AMERICAN KINGPIN The Epic Hunt for the Criminal Mastermind Behind the Silk Road By Nick Bilton
When Ross Ulbricht created the Silk Road, a clandestine online drug bazaar hidden on the deep web, he was a 26-year-old libertarian idealist living in Austin, Tex., talking his girlfriend’s ear off about Austrian economics and seasteading experiments — the idea of creating communities in the middle of the sea, free from government regulations. For all his lofty ambitions, he felt like a failure. He had flunked his Ph.D. exam and was unable to find a buyer for his seasteading gaming simulation. But with the Silk Road he was able to marry his business ambitions and anti-authoritarian philosophy; he envisioned it as a powerful way to defy what he perceived to be the state’s irrational drug policies. Using an anonymizing browser like Tor and the cryptocurrency Bitcoin, people could discreetly buy and sell drugs. Ulbricht taught himself to code and he began by selling mushrooms that he grew himself.
By the time Ulbricht was arrested two years later, the Silk Road was an estimated $1.2 billion business that expanded into heroin, guns, hacking tools, counterfeit cash and cyanide.
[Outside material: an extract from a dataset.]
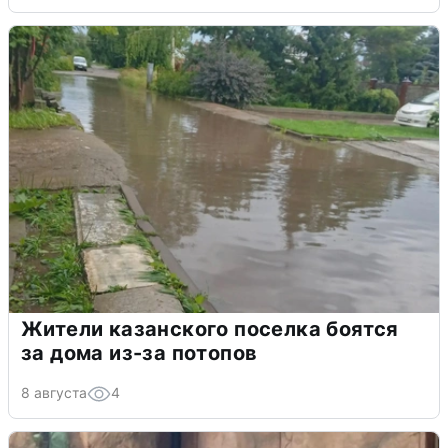
Жители казанского поселка боятся
за дома из-за потопов
8 августа
4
Ulbricht, a former Boy Scout, had tried to commission five murders as the Dread Pirate Roberts, the pseudonym under which he ruled the site. The obsessive, dizzying manhunt to apprehend him involved a slew of government agencies and ended with a neck-breaking plot twist: double agents and hundreds of thousands of dollars in missing Bitcoin.
Ulbricht is currently appealing a life sentence for seven convictions, including narcotics, money laundering and the kingpin statute, more typically applied to Mafia bosses or cartel leaders. Evidence unearthed by federal agents included his journal, along with nearly two million words of chat logs between Dread Pirate Roberts and his underlings detailing the operations of the site.